Başka hiçbir omurgalıda görülmeyen stratejiler sunduğundan, bu hayvanın üremesine kendi alanını ayırmak ilginçtir. Örneğin, türler Boulengerula taitanusmatrifajiye dayalı bir ebeveyn bakımı biçimi gösterir, yani, yavru annenin kendi dokusuyla beslenir.

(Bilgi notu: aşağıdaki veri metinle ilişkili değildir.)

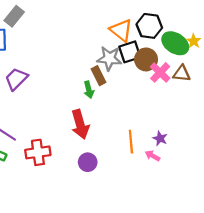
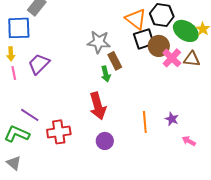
gray star: (109, 58) -> (99, 42), moved
pink arrow: (153, 156) -> (189, 141), moved

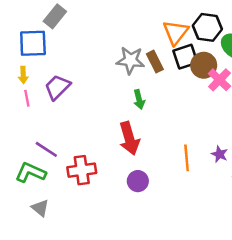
orange triangle: (136, 19) -> (176, 32), turned 30
brown rectangle: (115, 61) -> (155, 62), moved
gray triangle: (14, 163) -> (40, 208), moved

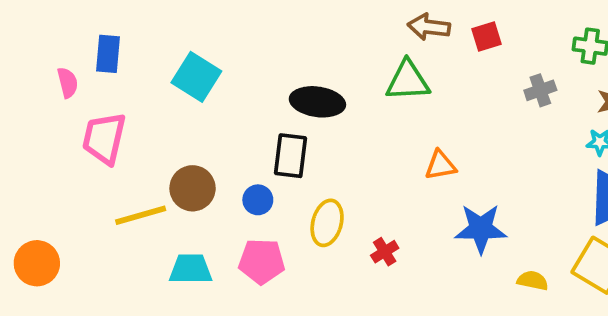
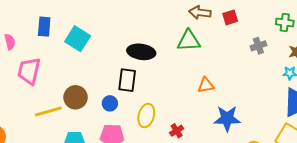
blue rectangle: (108, 54) -> (44, 27), moved

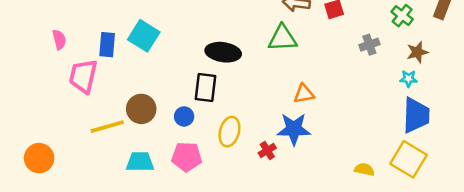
green cross: (285, 23) -> (402, 16), turned 30
blue rectangle: (44, 27) -> (107, 45), moved
blue star: (227, 119) -> (294, 129), moved

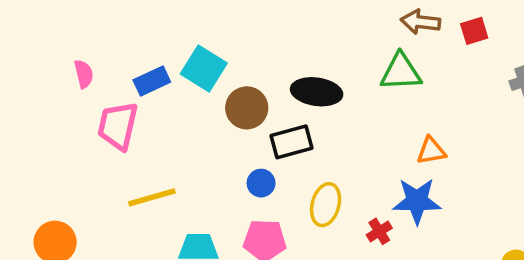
blue rectangle: (107, 45) -> (152, 81), turned 60
black rectangle: (206, 87) -> (291, 142), turned 68
brown circle: (141, 109) -> (247, 108), moved

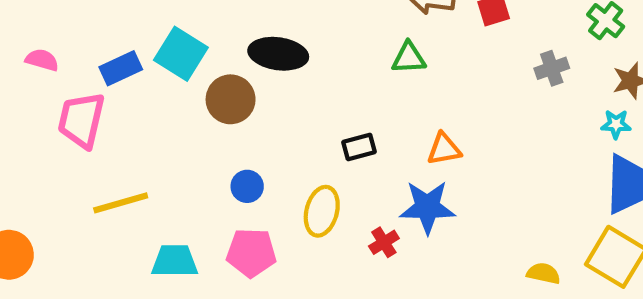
green triangle: (401, 72) -> (409, 58), size x0.7
pink semicircle: (84, 74) -> (42, 60), turned -60
black ellipse: (317, 92) -> (278, 54), moved
black rectangle: (291, 142) -> (359, 147), moved, size x0.7

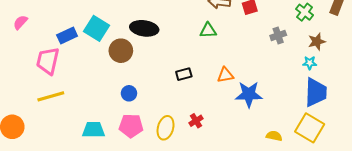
pink semicircle: (42, 60) -> (20, 22), moved, turned -63
yellow line: (121, 203) -> (51, 96), moved
blue star: (427, 207) -> (249, 94), moved
yellow ellipse: (322, 211) -> (166, 128), moved

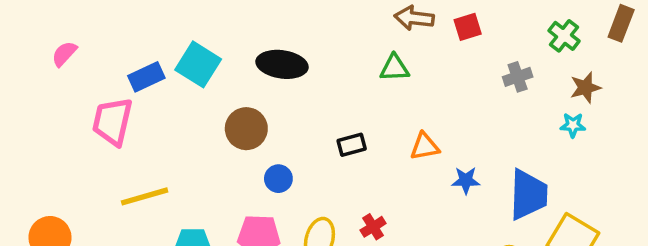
brown circle: (121, 51) -> (246, 129), moved
blue trapezoid: (316, 92) -> (528, 195), moved
blue circle: (129, 93) -> (278, 179), moved
blue star: (249, 94) -> (466, 180), size x0.6
yellow line: (51, 96) -> (145, 196), moved

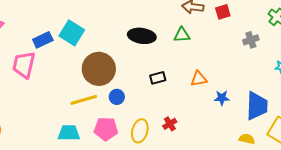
black ellipse: (282, 64) -> (142, 36), moved
brown circle: (246, 129) -> (99, 69), size x1.4
yellow line: (145, 196) -> (84, 100), moved

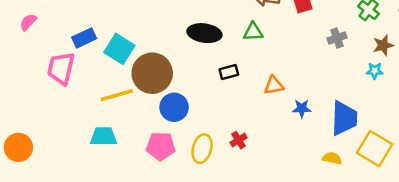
cyan square: (72, 33) -> (119, 49), moved
black rectangle: (158, 78) -> (229, 72), moved
blue circle: (117, 97) -> (174, 107), size x1.5
yellow line: (84, 100) -> (117, 95), moved
cyan trapezoid: (69, 133) -> (104, 136), moved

Nature dergisinde yapılan bir araştırma, bu atipik ebeveyn bakımıyla ilgili açıklayıcı sonuçlar gösterdi:

  • Bu türün dişileri, yavrulara yol açmamış genç örneklerin iki katı kalınlığında bir cilde sahiptir. Bu, vücutlarının bir kısmının tüketilmesi için hazırlanırlar.
  • Bu dokunun hücreleri, yavrulara protein ve yağ sağlamak için hazırlandıkları için diğer epitel hücrelerinden farklıdır.
  • Bu gençlerin, annelerinin deri parçalarını yırtmalarına izin veren bir dizi geçici dişleri vardır.

Çoğu, yumurtaları üzerlerine kıvrılarak korumakla sınırlı olduğundan, bu, caecilians için yaygın bir ebeveyn bakımı yöntemi değildir. Bazı türler ovovivipardır, yani larvalar, rahim içinde bir yumurta aşamasından geçtikten sonra dişinin yumurta kanalından tam olarak ortaya çıkar.

Doğa bizi kayıtsız bırakmaz

Gördüğümüz gibi, caecilians, insanlar tarafından çok az bilinen egzotik özelliklere sahip hayvanlardır. Diğer amfibilerle karşılaştırıldığında, ekolojileri ve alışkanlıkları hakkında çok az bilgi var.

Herhangi bir türün neslinin tükenmesini önlemenin ilk adımı onu iyice tanımaktır. ve bu nedenle fauna çalışmaları, ne kadar garip ve esrarengiz olursa olsun, gezegenin biyolojik çeşitliliğini korumak için gereklidir.